* Your assignment
From the records below, determine the number of lines containing "Allow". Output that number alone.

[Records from a data collection]
- Opening Delimiter -

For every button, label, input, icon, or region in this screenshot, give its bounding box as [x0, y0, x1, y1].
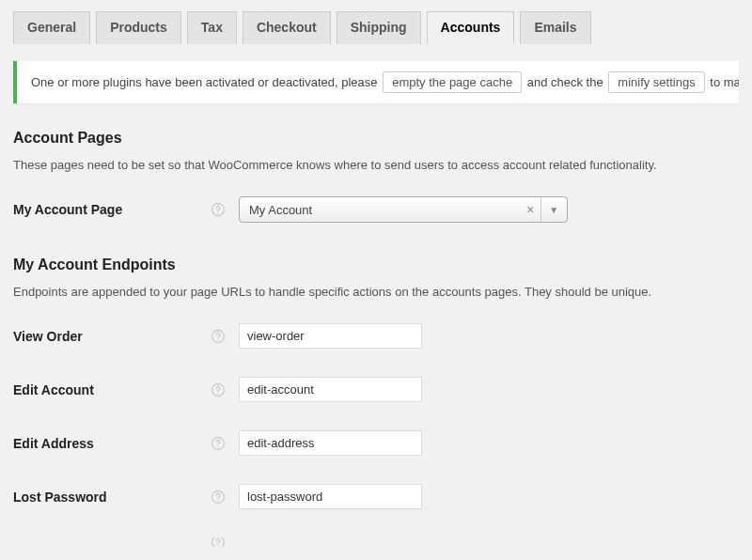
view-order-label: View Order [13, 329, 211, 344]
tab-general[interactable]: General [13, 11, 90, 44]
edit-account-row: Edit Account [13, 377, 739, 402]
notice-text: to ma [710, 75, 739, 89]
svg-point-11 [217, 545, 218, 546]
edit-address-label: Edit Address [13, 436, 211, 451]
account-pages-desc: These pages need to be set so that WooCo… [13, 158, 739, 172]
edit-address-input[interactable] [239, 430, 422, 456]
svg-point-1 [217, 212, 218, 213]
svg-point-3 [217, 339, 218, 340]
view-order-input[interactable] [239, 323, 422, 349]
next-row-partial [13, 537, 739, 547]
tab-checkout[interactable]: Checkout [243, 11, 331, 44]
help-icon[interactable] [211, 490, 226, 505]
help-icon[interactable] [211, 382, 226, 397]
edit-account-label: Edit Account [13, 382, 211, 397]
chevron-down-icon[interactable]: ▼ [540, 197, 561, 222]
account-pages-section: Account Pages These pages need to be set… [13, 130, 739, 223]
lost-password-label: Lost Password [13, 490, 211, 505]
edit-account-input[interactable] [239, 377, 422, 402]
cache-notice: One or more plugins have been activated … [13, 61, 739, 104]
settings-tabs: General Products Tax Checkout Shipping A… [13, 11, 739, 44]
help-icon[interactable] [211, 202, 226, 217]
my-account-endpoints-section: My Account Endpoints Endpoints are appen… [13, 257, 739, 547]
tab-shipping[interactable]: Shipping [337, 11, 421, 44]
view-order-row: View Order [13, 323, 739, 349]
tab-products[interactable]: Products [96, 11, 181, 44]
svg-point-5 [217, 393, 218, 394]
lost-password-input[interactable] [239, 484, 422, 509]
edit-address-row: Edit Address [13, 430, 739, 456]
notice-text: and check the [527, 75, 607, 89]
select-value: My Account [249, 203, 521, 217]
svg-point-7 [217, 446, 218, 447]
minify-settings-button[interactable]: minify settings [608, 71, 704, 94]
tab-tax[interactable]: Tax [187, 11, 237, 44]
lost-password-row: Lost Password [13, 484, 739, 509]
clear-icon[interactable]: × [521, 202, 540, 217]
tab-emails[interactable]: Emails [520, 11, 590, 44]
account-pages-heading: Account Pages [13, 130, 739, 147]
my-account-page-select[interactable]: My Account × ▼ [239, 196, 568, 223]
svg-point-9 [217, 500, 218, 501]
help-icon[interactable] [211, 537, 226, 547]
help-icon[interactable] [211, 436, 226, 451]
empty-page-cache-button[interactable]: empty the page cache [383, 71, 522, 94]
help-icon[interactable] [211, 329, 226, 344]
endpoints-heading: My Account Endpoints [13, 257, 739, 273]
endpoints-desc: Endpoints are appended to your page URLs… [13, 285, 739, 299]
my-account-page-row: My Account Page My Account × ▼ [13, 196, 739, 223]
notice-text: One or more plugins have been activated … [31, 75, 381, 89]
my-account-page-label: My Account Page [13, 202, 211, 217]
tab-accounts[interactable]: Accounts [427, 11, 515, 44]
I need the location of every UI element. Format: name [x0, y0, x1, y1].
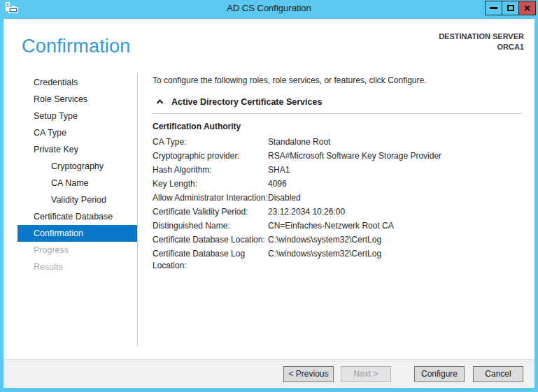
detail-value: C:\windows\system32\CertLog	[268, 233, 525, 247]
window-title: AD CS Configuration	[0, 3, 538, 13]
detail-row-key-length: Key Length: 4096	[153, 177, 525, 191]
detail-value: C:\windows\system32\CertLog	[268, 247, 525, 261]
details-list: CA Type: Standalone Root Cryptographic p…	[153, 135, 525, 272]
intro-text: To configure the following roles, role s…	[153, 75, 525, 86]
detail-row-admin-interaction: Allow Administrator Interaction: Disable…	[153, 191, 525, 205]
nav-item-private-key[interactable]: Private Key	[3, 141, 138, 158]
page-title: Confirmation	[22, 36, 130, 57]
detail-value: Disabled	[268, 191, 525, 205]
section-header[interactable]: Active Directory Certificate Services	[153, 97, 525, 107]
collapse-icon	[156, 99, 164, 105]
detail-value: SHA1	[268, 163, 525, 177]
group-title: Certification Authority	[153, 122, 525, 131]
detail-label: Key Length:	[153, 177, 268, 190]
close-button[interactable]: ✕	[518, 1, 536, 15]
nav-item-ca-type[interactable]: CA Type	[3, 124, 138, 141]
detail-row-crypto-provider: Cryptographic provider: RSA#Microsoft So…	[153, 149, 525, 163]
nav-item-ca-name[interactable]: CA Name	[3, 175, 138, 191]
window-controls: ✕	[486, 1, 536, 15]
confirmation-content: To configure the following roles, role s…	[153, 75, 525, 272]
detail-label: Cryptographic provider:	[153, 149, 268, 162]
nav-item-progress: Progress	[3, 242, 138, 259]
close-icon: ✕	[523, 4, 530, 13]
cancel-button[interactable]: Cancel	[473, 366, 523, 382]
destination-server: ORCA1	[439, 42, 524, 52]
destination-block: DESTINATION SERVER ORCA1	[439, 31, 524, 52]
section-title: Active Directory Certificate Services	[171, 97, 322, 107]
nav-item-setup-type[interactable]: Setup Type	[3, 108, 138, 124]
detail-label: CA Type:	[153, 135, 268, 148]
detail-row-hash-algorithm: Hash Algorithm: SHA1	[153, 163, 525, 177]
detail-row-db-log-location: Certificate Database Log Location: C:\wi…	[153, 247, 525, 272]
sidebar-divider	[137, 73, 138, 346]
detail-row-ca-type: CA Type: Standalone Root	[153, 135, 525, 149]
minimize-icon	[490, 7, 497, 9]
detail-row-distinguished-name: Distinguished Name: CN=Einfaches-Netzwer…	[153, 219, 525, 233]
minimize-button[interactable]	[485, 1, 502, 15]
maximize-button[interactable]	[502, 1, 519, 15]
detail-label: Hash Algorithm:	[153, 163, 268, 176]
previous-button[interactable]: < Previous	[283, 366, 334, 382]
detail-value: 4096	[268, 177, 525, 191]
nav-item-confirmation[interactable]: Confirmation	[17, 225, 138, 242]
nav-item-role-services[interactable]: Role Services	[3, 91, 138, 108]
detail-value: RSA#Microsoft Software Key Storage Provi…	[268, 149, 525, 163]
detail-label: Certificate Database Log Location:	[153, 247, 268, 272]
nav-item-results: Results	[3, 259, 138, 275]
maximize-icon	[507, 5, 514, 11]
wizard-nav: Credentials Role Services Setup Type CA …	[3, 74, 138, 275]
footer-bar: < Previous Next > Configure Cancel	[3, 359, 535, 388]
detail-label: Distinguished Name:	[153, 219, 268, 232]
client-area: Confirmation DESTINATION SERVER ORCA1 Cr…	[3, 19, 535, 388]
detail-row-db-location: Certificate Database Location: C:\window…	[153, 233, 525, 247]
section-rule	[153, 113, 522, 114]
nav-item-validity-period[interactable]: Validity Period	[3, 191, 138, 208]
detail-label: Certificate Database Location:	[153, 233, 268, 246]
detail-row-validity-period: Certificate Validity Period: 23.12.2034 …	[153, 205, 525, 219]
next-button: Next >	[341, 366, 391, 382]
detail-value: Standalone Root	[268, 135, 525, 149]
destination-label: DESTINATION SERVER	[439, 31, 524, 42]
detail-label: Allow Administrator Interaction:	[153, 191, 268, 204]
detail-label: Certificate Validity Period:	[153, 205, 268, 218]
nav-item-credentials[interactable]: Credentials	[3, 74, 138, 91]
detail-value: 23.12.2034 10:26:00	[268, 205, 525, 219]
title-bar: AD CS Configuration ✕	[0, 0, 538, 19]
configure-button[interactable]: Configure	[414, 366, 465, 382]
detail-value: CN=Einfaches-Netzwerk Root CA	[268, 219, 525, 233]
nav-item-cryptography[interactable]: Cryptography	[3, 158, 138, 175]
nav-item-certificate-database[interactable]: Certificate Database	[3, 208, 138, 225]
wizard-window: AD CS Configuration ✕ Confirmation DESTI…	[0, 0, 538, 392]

- Closing Delimiter -

* Exercise answer
2